EXERCISE GOAL
Where a line in the records below includes "Adhérer", pull that line out.

TASK INPUT
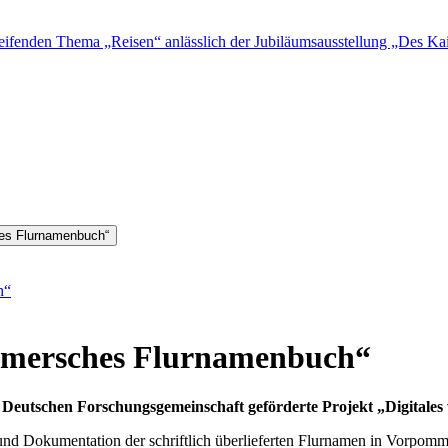
fenden Thema „Reisen“ anlässlich der Jubiläumsausstellung „Des Kais
hes Flurnamenbuch“
h“
mmersches Flurnamenbuch“
 Deutschen Forschungsgemeinschaft geförderte Projekt „Digital
g und Dokumentation der schriftlich überlieferten Flurnamen in Vorpom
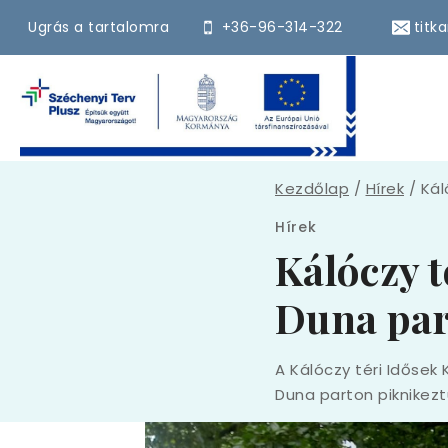
Ugrás a tartalomra
+36-96-314-322
titk
Kezdőlap
/
Hírek
/
Kál
Hírek
Kálóczy t
Duna pa
A Kálóczy téri Idősek 
Duna parton piknikezt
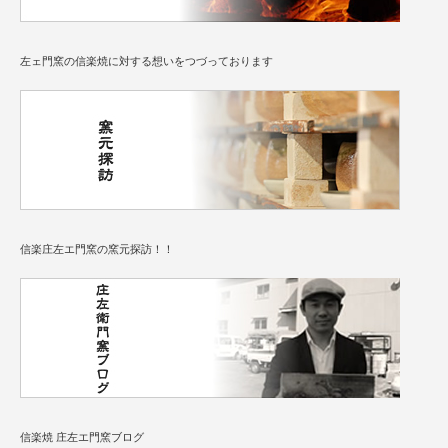
左ェ門窯の信楽焼に対する想いをつづっております
信楽庄左エ門窯の窯元探訪！！
信楽焼 庄左エ門窯ブログ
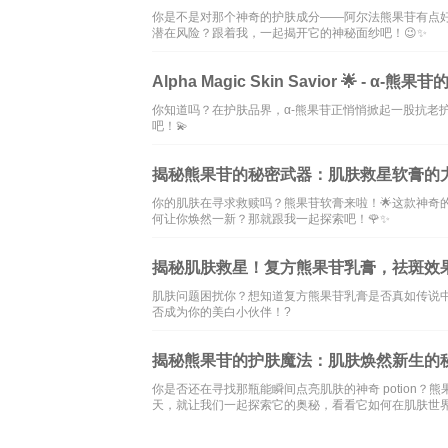
你是不是对那个神奇的护肤成分——阿尔法熊果苷有点
潜在风险？跟着我，一起揭开它的神秘面纱吧！😉✨
Alpha Magic Skin Savior 🌟 - α
你知道吗？在护肤品界，α-熊果苷正悄悄掀起一股抗老
吧！💫
揭秘熊果苷的秘密武器：肌肤救星软膏的力
你的肌肤在寻求救赎吗？熊果苷软膏来啦！🌟这款神奇
何让你焕然一新？那就跟我一起探索吧！🌹✨
揭秘肌肤救星！复方熊果苷乳膏，祛斑效
肌肤问题困扰你？想知道复方熊果苷乳膏是否真如传说
否成为你的美白小伙伴！?
揭秘熊果苷的护肤魔法：肌肤焕然新生的
你是否还在寻找那瓶能瞬间点亮肌肤的神奇 potion
天，就让我们一起探索它的奥秘，看看它如何在肌肤世界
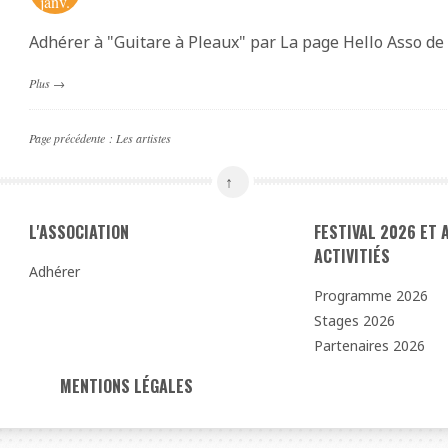
janv.
Adhérer à "Guitare à Pleaux" par La page Hello Asso de
Plus
→
Page précédente :
Les artistes
L'ASSOCIATION
FESTIVAL 2026 ET
ACTIVITIÉS
Adhérer
Programme 2026
Stages 2026
Partenaires 2026
MENTIONS LÉGALES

YOUR SOLUTION
Adhérer à "Guitare à Pleaux" par La page Hello Asso de
Adhérer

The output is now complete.